ASSIGNMENT
In the entries below, find every line with "Copyright" and copy it.

Stored data entries
------------------------

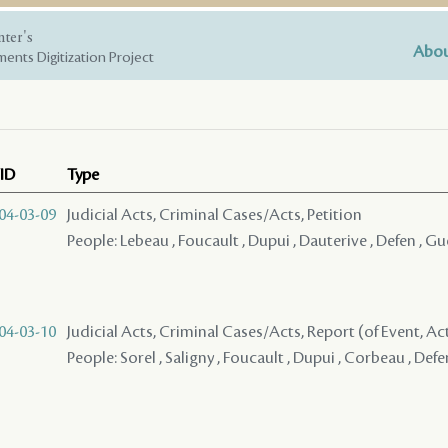
nter's
Abou
ents Digitization Project
ID
Type
04-03-09
Judicial Acts, Criminal Cases/Acts, Petition
People: Lebeau , Foucault , Dupui , Dauterive , Defen , Gue
04-03-10
Judicial Acts, Criminal Cases/Acts, Report (of Event, Acti
People: Sorel , Saligny , Foucault , Dupui , Corbeau , Def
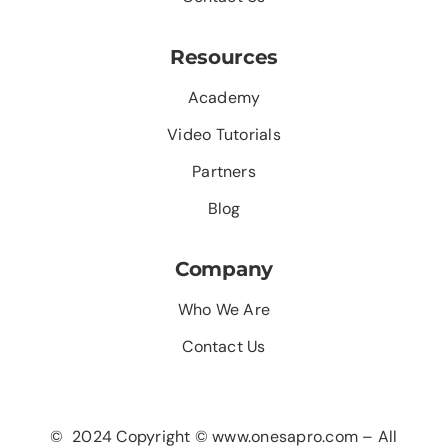
Resources
Academy
Video Tutorials
Partners
Blog
Company
Who We Are
Contact Us
© 2024 Copyright © www.onesapro.com – All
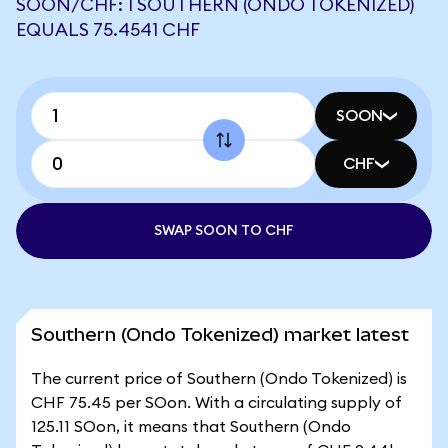
SOON/CHF: 1 SOUTHERN (ONDO TOKENIZED)
EQUALS 75.4541 CHF
SOON
CHF
SWAP SOON TO CHF
Southern (Ondo Tokenized) market latest
The current price of Southern (Ondo Tokenized) is
CHF 75.45 per SOon. With a circulating supply of
125.11 SOon, it means that Southern (Ondo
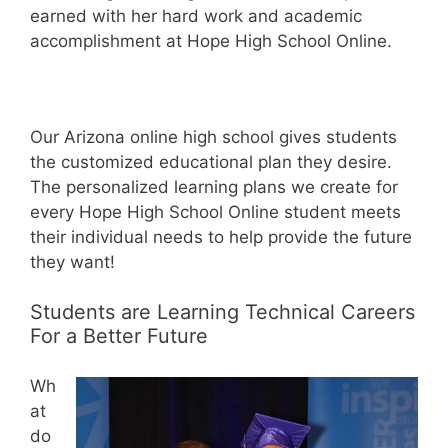
earned with her hard work and academic
accomplishment at Hope High School Online.
Our Arizona online high school gives students
the customized educational plan they desire.
The personalized learning plans we create for
every Hope High School Online student meets
their individual needs to help provide the future
they want!
Students are Learning Technical Careers
For a Better Future
Wh
at
do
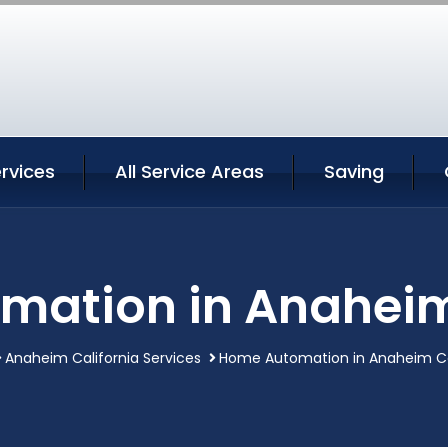
rvices
All Service Areas
Saving
ation in Anaheim
Anaheim California Services
Home Automation in Anaheim Ca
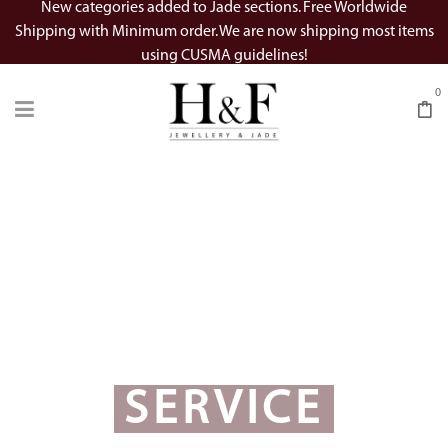
New categories added to Jade sections. Free Worldwide
Shipping with Minimum order. We are now shipping most items
using CUSMA guidelines!
0
SERVICE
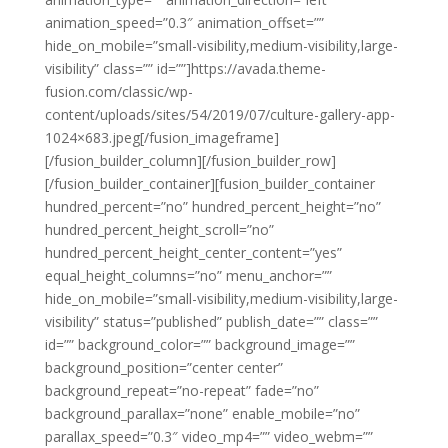
animation_speed=”0.3″ animation_offset=””
hide_on_mobile=”small-visibility,medium-visibility,large-
visibility” class=”” id=””]https://avada.theme-
fusion.com/classic/wp-
content/uploads/sites/54/2019/07/culture-gallery-app-
1024×683.jpeg[/fusion_imageframe]
[/fusion_builder_column][/fusion_builder_row]
[/fusion_builder_container][fusion_builder_container
hundred_percent=”no” hundred_percent_height=”no”
hundred_percent_height_scroll=”no”
hundred_percent_height_center_content=”yes”
equal_height_columns=”no” menu_anchor=””
hide_on_mobile=”small-visibility,medium-visibility,large-
visibility” status=”published” publish_date=”” class=””
id=”” background_color=”” background_image=””
background_position=”center center”
background_repeat=”no-repeat” fade=”no”
background_parallax=”none” enable_mobile=”no”
parallax_speed=”0.3″ video_mp4=”” video_webm=””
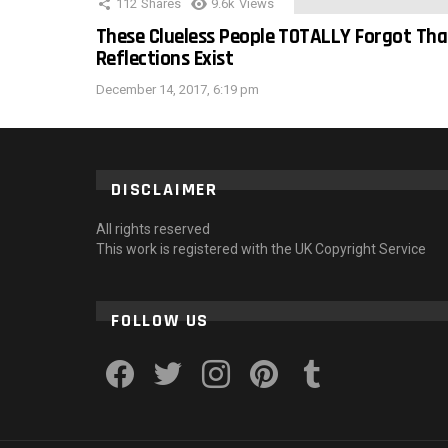
112
Shares
9.6k
Views
These Clueless People TOTALLY Forgot Tha
Reflections Exist
December 14, 2017, 6:19 pm
DISCLAIMER
All rights reserved
This work is registered with the UK Copyright Service
FOLLOW US
facebook
twitter
instagram
pinterest
tumblr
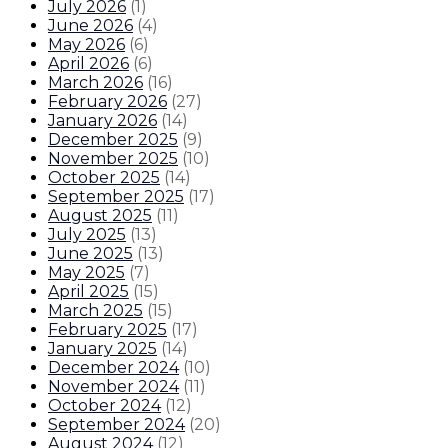
July 2026
(
1
)
June 2026
(
4
)
May 2026
(
6
)
April 2026
(
6
)
March 2026
(
16
)
February 2026
(
27
)
January 2026
(
14
)
December 2025
(
9
)
November 2025
(
10
)
October 2025
(
14
)
September 2025
(
17
)
August 2025
(
11
)
July 2025
(
13
)
June 2025
(
13
)
May 2025
(
7
)
April 2025
(
15
)
March 2025
(
15
)
February 2025
(
17
)
January 2025
(
14
)
December 2024
(
10
)
November 2024
(
11
)
October 2024
(
12
)
September 2024
(
20
)
August 2024
(
12
)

------------------------

PROBLEM SOLUTION
© 2024 Copyright © www.onesapro.com – All
This work is registered with the UK Copyright Service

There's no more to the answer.